No. 2005-0106044, filed in the Korean Intellectual Property Office on November 7, 2005, the entire contents of which are incorporated herein by reference.

[59] While the present invention has been described with respect to certain preferred embodiments, it will be apparent to those skilled in the art that various changes and modifications may be made without departing from the scope of the invention as defined in the following claims.

Claims

[1] A text input system based on voice recognition, comprising: an input means for receiving part of text, i.e., partial text; a voice input means for receiving entire text of the partial text by voice; a voice recognition preprocessing means for analyzing the voice inputted through the voice input means and transmitting the partial text inputted through the input means with voice analysis information; a voice recognizing means for creating a list of recognition candidates by using the partial text transmitted from the voice recognition preprocessing means, performing a voice recognition and selecting a text among the recognition candidates; and an output means for outputting a finally voice recognized text.
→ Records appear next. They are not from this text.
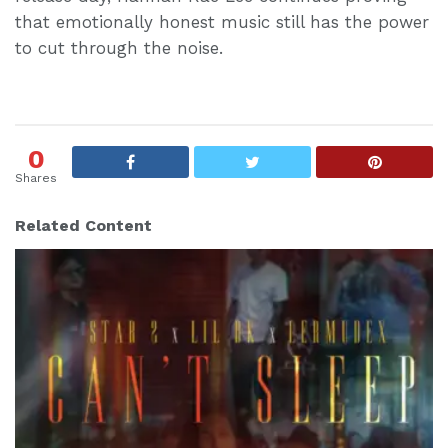
that emotionally honest music still has the power
to cut through the noise.
0
Shares
Related Content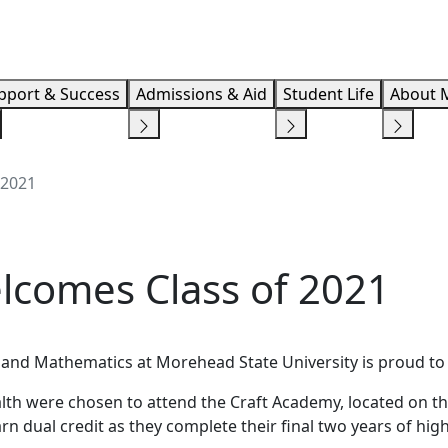
Info F
pport & Success
Admissions & Aid
Student Life
About 
 2021
lcomes Class of 2021
e and Mathematics at Morehead State University is proud t
th were chosen to attend the Craft Academy, located on th
n dual credit as they complete their final two years of hig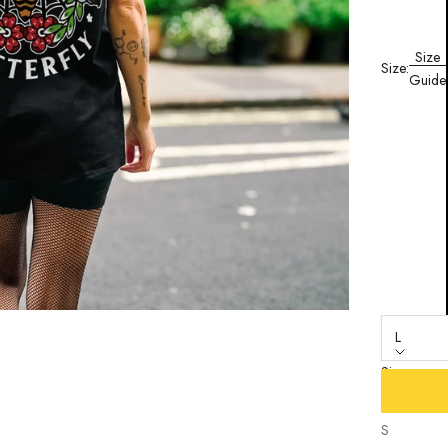
Size
Size:
Guide
L
Size
XS
S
[2] The system as recited in claim 1, wherein the output means further outputs the recognition candidate list.

[3] The system as recited in claim 2, wherein the output means sequentially outputs a plurality of recognition candidates included in the recognition candidate list according to each recognition value.

[4] The system as recited in claim 1, wherein the voice recognition preprocessing means extracts a start point, an end point and features of the voice inputted through the voice input means and transmits the extracted points and features to the voice recognizing means.

[5] The system as recited in claim 4, wherein the text includes a word and a sentence.

[6] A text input method based on voice recognition in a text input system, comprising the steps of: a) receiving part of text, i.e., partial text; b) receiving entire text of the partial text by voice; c) analyzing the inputted voice data for voice recognition; d) creating a list of recognition candidates by using the inputted partial text; e) performing voice recognition and selecting one among the recognition candidates; and f) outputting the finally voice recognized text.

[7] The method as recited in claim 6, wherein the recognition candidate list is outputted together with the voice-recognized text in the step f).

[8] The method as recited in claim 7, wherein the recognition candidates included in the recognition candidate list are sequentially outputted according to each recognition value in the step f). [9] The method as recited in claim 6, wherein a start point, an end point and features of the voice are extracted in the step c). [10] The method as recited in claim 9, wherein the text includes a word and a sentence.